↓
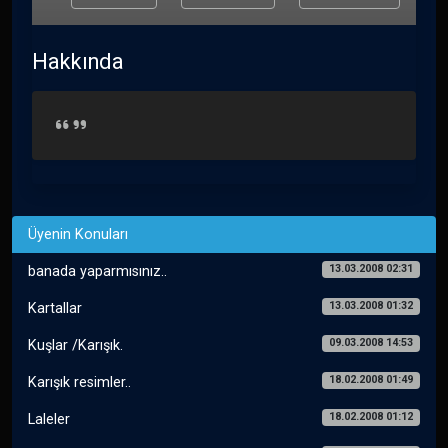
Hakkında
Üyenin Konuları
13.03.2008 02:31
banada yaparmısınız..
13.03.2008 01:32
Kartallar
09.03.2008 14:53
Kuşlar /Karışık.
18.02.2008 01:49
Karışık resimler..
18.02.2008 01:12
Laleler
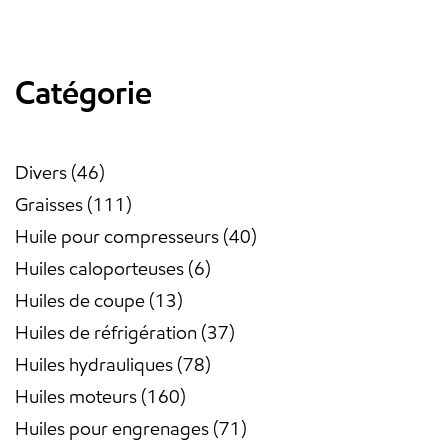
46
111
40
6
13
37
78
160
71
16
18
88
66
1
37
9
produits
produits
produits
produits
produits
produits
produits
produits
produits
produits
produits
produits
produits
produit
produits
produits
Catégorie
Divers
46
Graisses
111
Huile pour compresseurs
40
Huiles caloporteuses
6
Huiles de coupe
13
Huiles de réfrigération
37
Huiles hydrauliques
78
Huiles moteurs
160
Huiles pour engrenages
71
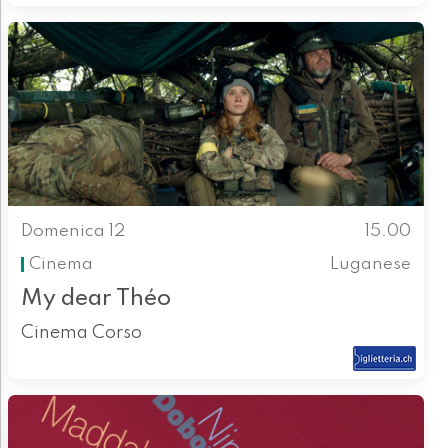
Domenica 12
15.00
Cinema
Luganese
My dear Théo
Cinema Corso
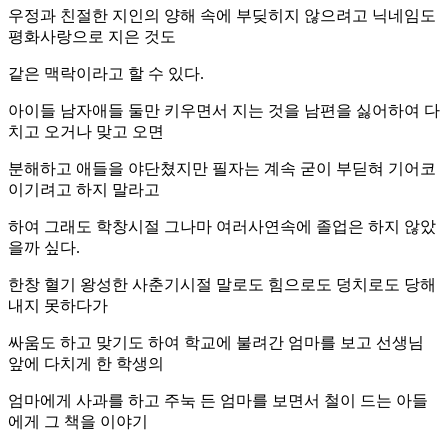
우정과 친절한 지인의 양해 속에 부딪히지 않으려고 닉네임도
평화사랑으로 지은 것도
같은 맥락이라고 할 수 있다.
아이들 남자애들 둘만 키우면서 지는 것을 남편을 싫어하여 다
치고 오거나 맞고 오면
분해하고 애들을 야단쳤지만 필자는 계속 굳이 부딛혀 기어코
이기려고 하지 말라고
하여 그래도 학창시절 그나마 여러사연속에 졸업은 하지 않았
을까 싶다.
한창 혈기 왕성한 사춘기시절 말로도 힘으로도 덩치로도 당해
내지 못하다가
싸움도 하고 맞기도 하여 학교에 불려간 엄마를 보고 선생님
앞에 다치게 한 학생의
엄마에게 사과를 하고 주눅 든 엄마를 보면서 철이 드는 아들
에게 그 책을 이야기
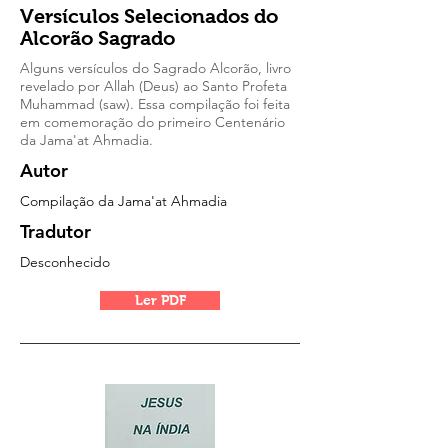
Versículos Selecionados do
Alcorão Sagrado
Alguns versículos do Sagrado Alcorão, livro
revelado por Allah (Deus) ao Santo Profeta
Muhammad (saw). Essa compilação foi feita
em comemoração do primeiro Centenário
da Jama'at Ahmadia.
Autor
Compilação da Jama'at Ahmadia
Tradutor
Desconhecido
Ler PDF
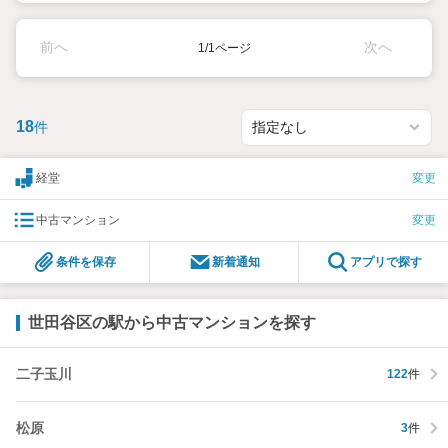
前へ
次へ
1/1ページ
18
件
経堂
変更
中古マンション
変更
条件を保存
新着通知
アプリで探す
世田谷区の駅から中古マンションを探す
二子玉川
122
件
松原
3
件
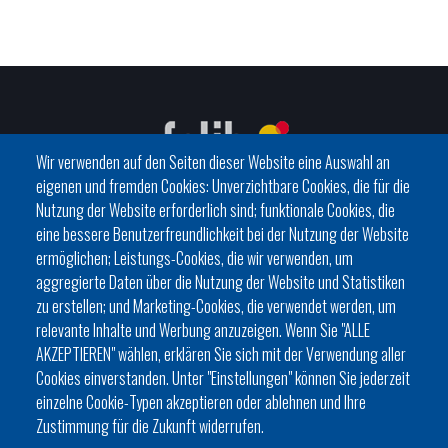
Wir verwenden auf den Seiten dieser Website eine Auswahl an
eigenen und fremden Cookies: Unverzichtbare Cookies, die für die
Nutzung der Website erforderlich sind; funktionale Cookies, die
eine bessere Benutzerfreundlichkeit bei der Nutzung der Website
C/ del General Riera, 111 07010 Palma
ermöglichen; Leistungs-Cookies, die wir verwenden, um
Phone
971 760911 - Fax 971 763102
aggregierte Daten über die Nutzung der Website und Statistiken
zu erstellen; und Marketing-Cookies, die verwendet werden, um
relevante Inhalte und Werbung anzuzeigen. Wenn Sie "ALLE
AKZEPTIEREN" wählen, erklären Sie sich mit der Verwendung aller
Cookies einverstanden. Unter "Einstellungen" können Sie jederzeit
einzelne Cookie-Typen akzeptieren oder ablehnen und Ihre
HISTÒRIA
ORGANITZACIÓ
ESTATUTS
Zustimmung für die Zukunft widerrufen.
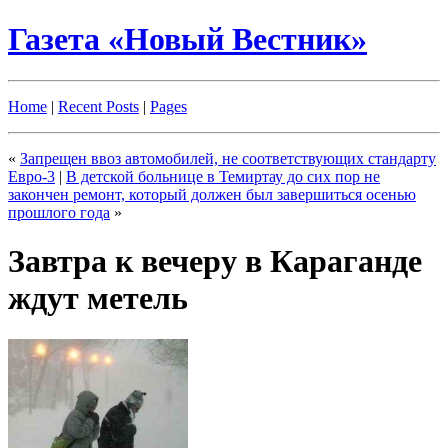
Газета «Новый Вестник»
Home
|
Recent Posts
|
Pages
«
Запрещен ввоз автомобилей, не соответствующих стандарту
Евро-3
|
В детской больнице в Темиртау до сих пор не
закончен ремонт, который должен был завершиться осенью
прошлого года
»
Завтра к вечеру в Караганде
ждут метель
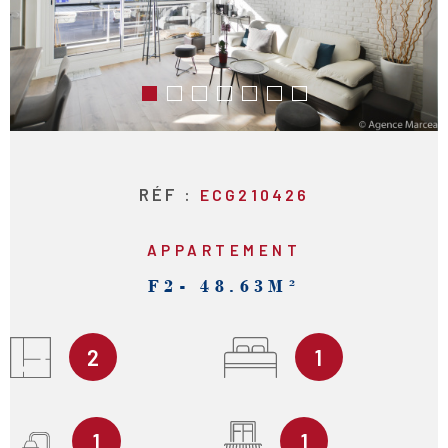
RECHERCHER
RÉF :
ECG210426
APPARTEMENT
F2- 48.63M²
2
1
1
1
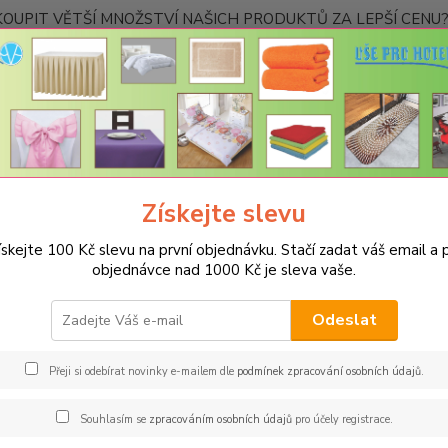
OUPIT VĚTŠÍ MNOŽSTVÍ NAŠICH PRODUKTŮ ZA LEPŠÍ CENU? K
Kontakty
Nevíte
Hledat
+420
Ponděl
Získejte slevu
RAUTOVÉ SUKNĚ RODOS
Rautová sukně Rodos 73x500cm
Rautová
ískejte 100 Kč slevu na první objednávku. Stačí zadat váš email a p
ová sukně Rodos-výška 73cm, dé
objednávce nad 1000 Kč je sleva vaše.
Spec
Odeslat
Rautov
Materi
Přeji si odebírat novinky e-mailem dle
podmínek zpracování osobních údajů
.
snadná
po vyp
Souhlasím se
zpracováním osobních údajů
pro účely registrace.
uvádět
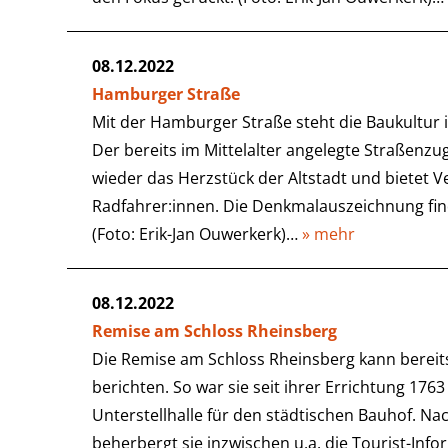
08.12.2022
Hamburger Straße
Mit der Hamburger Straße steht die Baukultur
Der bereits im Mittelalter angelegte Straßenzu
wieder das Herzstück der Altstadt und bietet
Radfahrer:innen. Die Denkmalauszeichnung fin
(Foto: Erik-Jan Ouwerkerk)…
» mehr
08.12.2022
Remise am Schloss Rheinsberg
Die Remise am Schloss Rheinsberg kann bereit
berichten. So war sie seit ihrer Errichtung 176
Unterstellhalle für den städtischen Bauhof. N
beherbergt sie inzwischen u.a. die Tourist-Infor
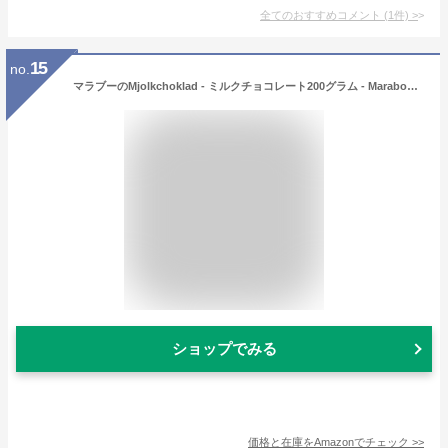
全てのおすすめコメント
(
1
件)
>
15
no.
マラブーのMjolkchoklad - ミルクチョコレート200グラム - Marabou Mjolkchoklad - Milk Chocolate 200g [並行輸入品]
ショップでみる
価格と在庫を
Amazon
でチェック
>>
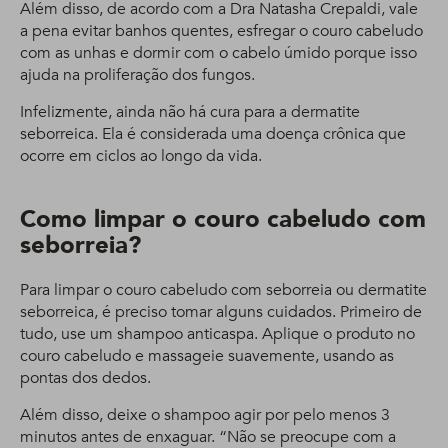
Além disso, de acordo com a Dra Natasha Crepaldi, vale
a pena evitar banhos quentes, esfregar o couro cabeludo
com as unhas e dormir com o cabelo úmido porque isso
ajuda na proliferação dos fungos.
Infelizmente, ainda não há cura para a dermatite
seborreica. Ela é considerada uma doença crônica que
ocorre em ciclos ao longo da vida.
Como limpar o couro cabeludo com
seborreia?
Para limpar o couro cabeludo com seborreia ou dermatite
seborreica, é preciso tomar alguns cuidados. Primeiro de
tudo, use um shampoo anticaspa. Aplique o produto no
couro cabeludo e massageie suavemente, usando as
pontas dos dedos.
Além disso, deixe o shampoo agir por pelo menos 3
minutos antes de enxaguar. “Não se preocupe com a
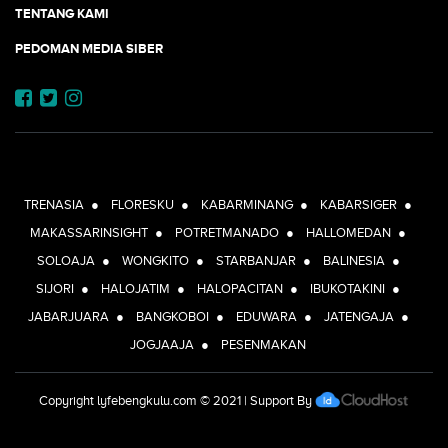
TENTANG KAMI
PEDOMAN MEDIA SIBER
JEJARING JOGJAAJA:
TRENASIA
●
FLORESKU
●
KABARMINANG
●
KABARSIGER
●
MAKASSARINSIGHT
●
POTRETMANADO
●
HALLOMEDAN
●
SOLOAJA
●
WONGKITO
●
STARBANJAR
●
BALINESIA
●
SIJORI
●
HALOJATIM
●
HALOPACITAN
●
IBUKOTAKINI
●
JABARJUARA
●
BANGKOBOI
●
EDUWARA
●
JATENGAJA
●
JOGJAAJA
●
PESENMAKAN
Copyright
lyfebengkulu.com
© 2021 | Support By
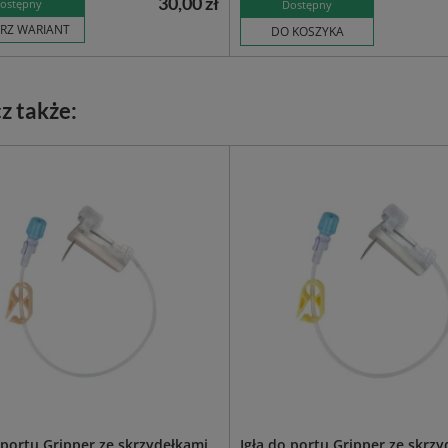
30,00 zł
ostępny
Dostępny
RZ WARIANT
DO KOSZYKA
z także:
 portu Gripper ze skrzydełkami,
Igła do portu Gripper ze skrzy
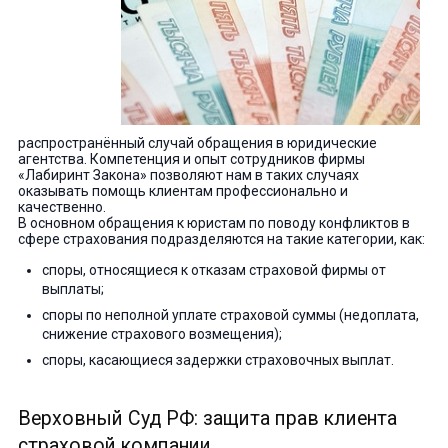
распространённый случай обращения в юридические
агентства. Компетенция и опыт сотрудников фирмы
«Лабиринт Закона» позволяют нам в таких случаях
оказывать помощь клиентам профессионально и
качественно.
В основном обращения к юристам по поводу конфликтов в
сфере страхования подразделяются на такие категории, как:
споры, относящиеся к отказам страховой фирмы от
выплаты;
споры по неполной уплате страховой суммы (недоплата,
снижение страхового возмещения);
споры, касающиеся задержки страховочных выплат.
Верховный Суд РФ: защита прав клиента
страховой компании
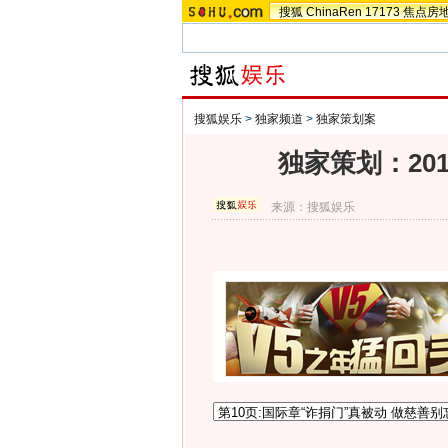
搜狐
ChinaRen
17173
焦点房
搜狐娱乐
>
独家频道
>
独家策划案
独家策划：20
来源：
搜狐娱乐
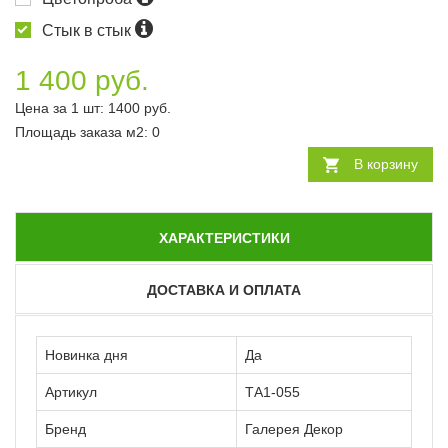
Стык в стык
1 400 руб.
Цена за 1 шт:
1400
руб.
Площадь заказа
м2
:
0
В корзину
ХАРАКТЕРИСТИКИ
ДОСТАВКА И ОПЛАТА
Новинка дня
Да
Артикул
ТА1-055
Бренд
Галерея Декор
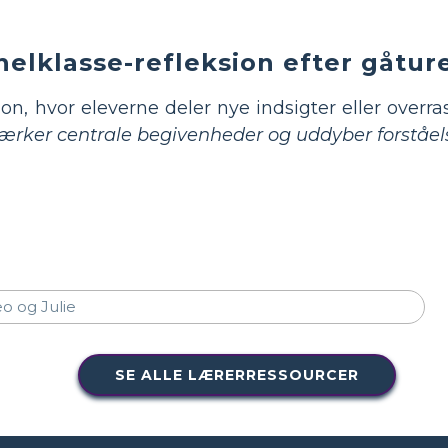
elklasse-refleksion efter gåtur
on, hvor eleverne deler nye indsigter eller overr
tærker centrale begivenheder og uddyber forståels
SE ALLE LÆRERRESSOURCER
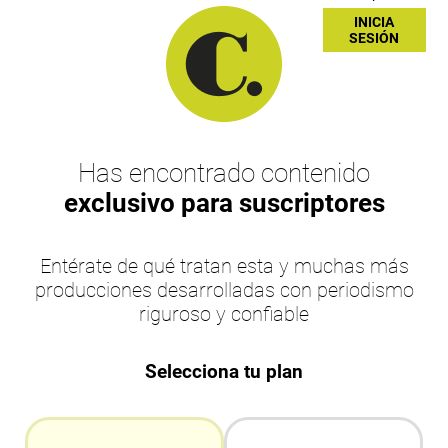
INICIA
SESIÓN
Has encontrado contenido
exclusivo para suscriptores
Entérate de qué tratan esta y muchas más
producciones desarrolladas con periodismo
riguroso y confiable
Selecciona tu plan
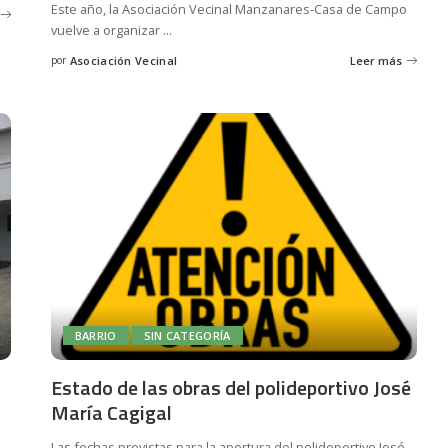
Este año, la Asociación Vecinal Manzanares-Casa de Campo
vuelve a organizar
...
por
Asociación Vecinal
Leer más
Posted
by
BARRIO
SIN CATEGORÍA
Estado de las obras del polideportivo José
María Cagigal
Las fechas previstas para la apertura del polideportivo José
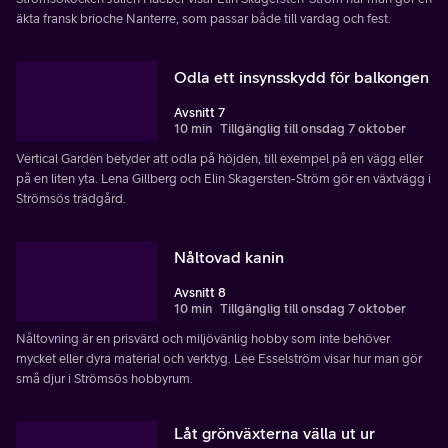
äkta fransk brioche Nanterre, som passar både till vardag och fest.
Odla ett insynsskydd för balkongen
Avsnitt 7
10 min
Tillgänglig till onsdag 7 oktober
Vertical Garden betyder att odla på höjden, till exempel på en vägg eller
på en liten yta. Lena Gillberg och Elin Skagersten-Ström gör en växtvägg i
Strömsös trädgård.
Nåltovad kanin
Avsnitt 8
10 min
Tillgänglig till onsdag 7 oktober
Nåltovning är en prisvärd och miljövänlig hobby som inte behöver
mycket eller dyra material och verktyg. Lee Esselström visar hur man gör
små djur i Strömsös hobbyrum.
Låt grönväxterna välla ut ur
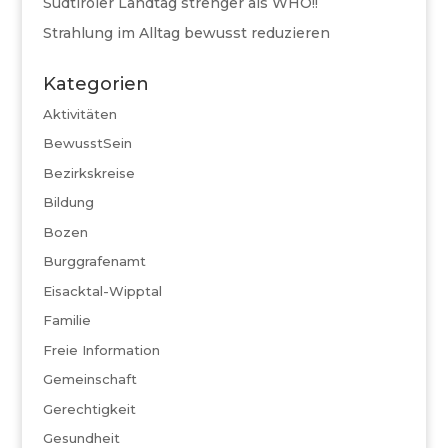
Südtiroler Landtag strenger als WHO!!
Strahlung im Alltag bewusst reduzieren
Kategorien
Aktivitäten
BewusstSein
Bezirkskreise
Bildung
Bozen
Burggrafenamt
Eisacktal-Wipptal
Familie
Freie Information
Gemeinschaft
Gerechtigkeit
Gesundheit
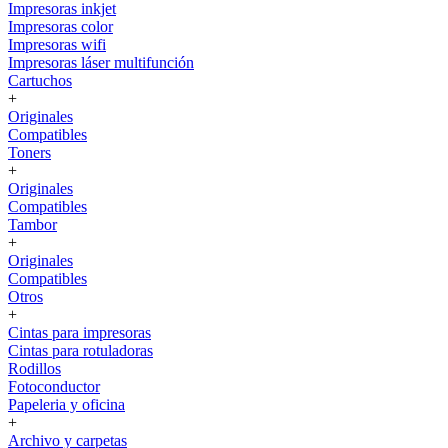
Impresoras inkjet
Impresoras color
Impresoras wifi
Impresoras láser multifunción
Cartuchos
+
Originales
Compatibles
Toners
+
Originales
Compatibles
Tambor
+
Originales
Compatibles
Otros
+
Cintas para impresoras
Cintas para rotuladoras
Rodillos
Fotoconductor
Papeleria y oficina
+
Archivo y carpetas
↑
→ **REQUIRED WORK**: Which lines above carry the string "Nutzung"? Copy those lines.

→ **EXERCISE OUTPUT**:
Nutzung der Website erforderlich sind; funktionale Cookies, die
eine bessere Benutzerfreundlichkeit bei der Nutzung der Website
aggregierte Daten über die Nutzung der Website und Statistiken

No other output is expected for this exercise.